Before joining Kempner, I was at Amazon (in the organization formerly known as Alexa AI) where I worked on production speech/language models as a research scientist. Before that, I was a Simons Collaboration postdoctoral fellow at McGill University, working on topics in high-energy theoretical physics.
I completed my PhD in 2018 at Johns Hopkins University under the supervision of Jared Kaplan. I did my undergrad at UC Berkeley, where I majored in physics and worked on dark matter detection.
Research Interests
My work focuses on building and scaling up foundation models. Some specific research questions I've been thinking about recently are:- Quantization: what precision is needed to (pre/post)-train large models and what is its interaction with the architecture?

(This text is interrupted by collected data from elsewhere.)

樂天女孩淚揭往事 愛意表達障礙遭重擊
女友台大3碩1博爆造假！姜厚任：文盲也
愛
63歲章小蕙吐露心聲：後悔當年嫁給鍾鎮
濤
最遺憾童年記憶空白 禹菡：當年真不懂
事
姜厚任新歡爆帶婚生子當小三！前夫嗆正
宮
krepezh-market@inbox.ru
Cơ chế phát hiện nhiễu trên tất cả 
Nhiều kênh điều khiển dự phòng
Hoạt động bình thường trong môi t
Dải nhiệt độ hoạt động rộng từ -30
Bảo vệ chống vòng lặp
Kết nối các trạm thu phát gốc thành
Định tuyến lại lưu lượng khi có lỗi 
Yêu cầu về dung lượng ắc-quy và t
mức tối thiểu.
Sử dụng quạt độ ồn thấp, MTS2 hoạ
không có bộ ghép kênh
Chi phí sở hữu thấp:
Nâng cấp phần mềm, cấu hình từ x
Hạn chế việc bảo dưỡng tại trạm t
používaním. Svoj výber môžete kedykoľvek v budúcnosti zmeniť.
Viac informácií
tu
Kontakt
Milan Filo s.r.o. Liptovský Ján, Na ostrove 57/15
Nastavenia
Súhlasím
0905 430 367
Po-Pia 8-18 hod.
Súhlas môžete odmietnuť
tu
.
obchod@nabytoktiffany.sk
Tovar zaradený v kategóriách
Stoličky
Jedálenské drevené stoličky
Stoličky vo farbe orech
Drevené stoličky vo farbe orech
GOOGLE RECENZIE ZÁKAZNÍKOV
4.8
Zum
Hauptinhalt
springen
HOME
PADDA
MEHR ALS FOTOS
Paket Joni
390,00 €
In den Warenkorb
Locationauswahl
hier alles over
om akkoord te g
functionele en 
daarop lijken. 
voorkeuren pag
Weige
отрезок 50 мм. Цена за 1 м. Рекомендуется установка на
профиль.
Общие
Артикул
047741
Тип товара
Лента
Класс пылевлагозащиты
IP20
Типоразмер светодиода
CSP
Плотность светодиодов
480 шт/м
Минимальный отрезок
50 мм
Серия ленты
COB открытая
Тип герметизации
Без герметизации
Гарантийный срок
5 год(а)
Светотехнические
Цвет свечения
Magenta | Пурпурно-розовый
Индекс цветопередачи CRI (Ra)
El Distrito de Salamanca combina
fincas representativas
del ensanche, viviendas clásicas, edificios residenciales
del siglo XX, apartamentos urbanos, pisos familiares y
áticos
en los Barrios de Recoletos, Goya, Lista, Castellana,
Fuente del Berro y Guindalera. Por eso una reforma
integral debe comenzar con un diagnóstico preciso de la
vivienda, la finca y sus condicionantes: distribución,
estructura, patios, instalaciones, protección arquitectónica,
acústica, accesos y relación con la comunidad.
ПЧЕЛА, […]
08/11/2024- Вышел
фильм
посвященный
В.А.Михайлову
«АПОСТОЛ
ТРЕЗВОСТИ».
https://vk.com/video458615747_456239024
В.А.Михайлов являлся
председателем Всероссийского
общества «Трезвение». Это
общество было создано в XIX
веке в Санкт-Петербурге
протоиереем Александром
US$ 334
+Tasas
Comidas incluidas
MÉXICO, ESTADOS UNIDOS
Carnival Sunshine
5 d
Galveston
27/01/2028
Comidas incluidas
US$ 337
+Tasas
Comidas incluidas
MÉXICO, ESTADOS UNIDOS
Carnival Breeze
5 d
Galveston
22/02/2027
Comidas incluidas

- Post-training: how can we set up post-training for agentic tasks without clear verifiable rewards or with long horizons?
- Scaling systems: what are the systems-related challenges associated with scaling up transformers?
Preprints and Publications
A full list is available on my Google Scholar.
Blog Posts / Teaching
- Blog post on our work on low-precision training instabilities
- Blog post on our work on loss-to-loss-prediction
- (Fall 2024) Co-taught Kempner Institute introductory workshop on building transformers: slides and Jupyter notebook exercises (with solutions).
- (Fall 2024) Guest lecture slides for CS 2281R about hardware, DDP, checkpointing, and compute primitives and parallelization.
Fun
-
When I need to step away from the screen, you’ll usually find me at a squash court, taking a long walk, biking, or lifting weights.
I also enjoy photography and usually bring my trusty Nikon when I'm traveling.